Documentation
Open App

SDK Middleware

The Requexa SDK is an optional Next.js middleware that captures live HTTP traffic in your development environment. It enriches your manifest with real request examples — actual payloads, headers, and response shapes from running code.

Info
The SDK is completely dev-only. It checks NODE_ENV on every request and returns immediately in production — no overhead, no data leakage, nothing shipped to users.

Installation

Terminal
npm install @requexa/sdk
# or
pnpm add @requexa/sdk

Install it as a regular dependency (not devDependency) since your Next.js build needs to import it. The production guard is handled at runtime, not at build time.

Setup

Two files to add or update:

1. Wrap your middleware

If you don't have a middleware.ts yet, create one. If you already have one, wrap your existing export:

middleware.ts
import { withRequexa } from '@requexa/sdk'

// Without an existing middleware:
export default withRequexa()

// With an existing middleware (e.g. NextAuth):
import { auth } from '@/lib/auth'
export default withRequexa(auth)

2. Add the capture route handler

Create a new API route that exposes the captured requests to Requexa:

app/api/requexa/route.ts
import { createRequexaHandler } from '@requexa/sdk'

const handler = createRequexaHandler({
  secret: process.env.REQUEXA_SECRET,
})

export const GET = handler.GET
export const DELETE = handler.DELETE

3. Add the secret to your env

.env.local
REQUEXA_SECRET=any-random-string-you-choose
Tip
The secret protects the /api/requexa route so only the Requexa platform can read your captured traffic. Use a strong random string: openssl rand -base64 32

Viewing Captured Requests

Once the SDK is set up, use your app normally in development. Every API request that passes through your middleware is captured in an in-memory ring buffer (500 entries max, oldest discarded first).

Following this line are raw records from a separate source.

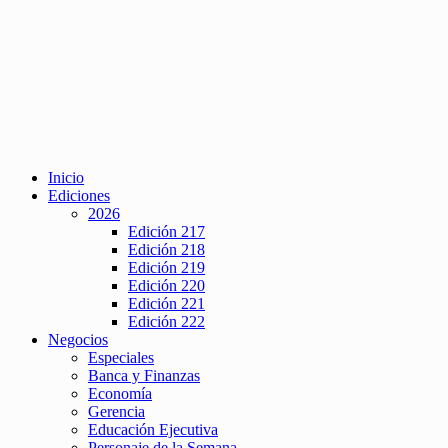
Inicio
Ediciones
2026
Edición 217
Edición 218
Edición 219
Edición 220
Edición 221
Edición 222
Negocios
Especiales
Banca y Finanzas
Economía
Gerencia
Educación Ejecutiva
Personaje de la Semana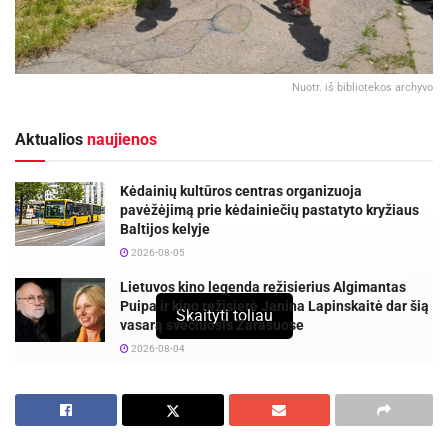
Nuotr. iš bibliotekos archyvo
Aktualios
naujienos
Kėdainių kultūros centras organizuoja
pavėžėjimą prie kėdainiečių pastatyto kryžiaus
Baltijos kelyje
2026-08-05
Lietuvos kino legenda režisierius Algimantas
Puipa ir kino režisierė Janina Lapinskaitė dar šią
Skaityti toliau
vasarą svečiuosis Zarasuose
2026-08-04
Šią vasarą vyko respublikinė iniciatyva „Atverk
duris vasarai“. Į jos veiklą įsitraukė 162 šalies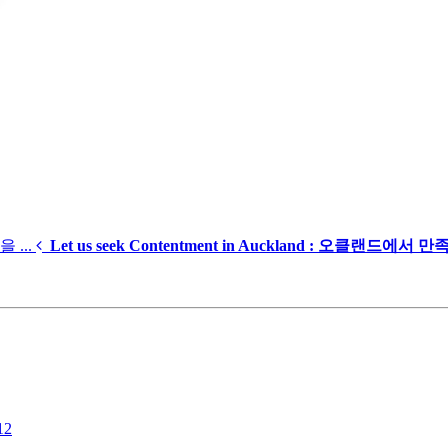
 ...
Let us seek Contentment in Auckland : 오클랜드에서 만족
12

The Requexa platform can poll this buffer via the GET /api/requexa endpoint to pull real examples and enrich your workspace. Future versions will provide a UI to browse and replay captured requests directly.

RouteAuthDescription
GET /api/requexaREQUEXA_SECRET headerReturns last N captured requests from the ring buffer
DELETE /api/requexaREQUEXA_SECRET headerClears the ring buffer

Security & Sanitization

The SDK automatically sanitizes sensitive values before storing them in the ring buffer. Fields matching these patterns are redacted to [REDACTED]:

  • Field names containing: password, token, secret, apikey, api_key
  • Values matching credit card patterns (16-digit numbers)
  • Values matching SSN patterns (XXX-XX-XXXX)
  • Authorization header values (Bearer tokens, Basic credentials)
Example — what gets stored
// Your request body:
{
  "email": "user@example.com",
  "password": "hunter2",
  "token": "sk_live_abc123"
}

// What the SDK stores:
{
  "email": "user@example.com",
  "password": "[REDACTED]",
  "token": "[REDACTED]"
}
Warning
Even with sanitization, the ring buffer lives in memory on your development server. Do not deploy the SDK setup (the /api/requexa route) to production — the production guard in the middleware handles this, but defence-in-depth is good practice.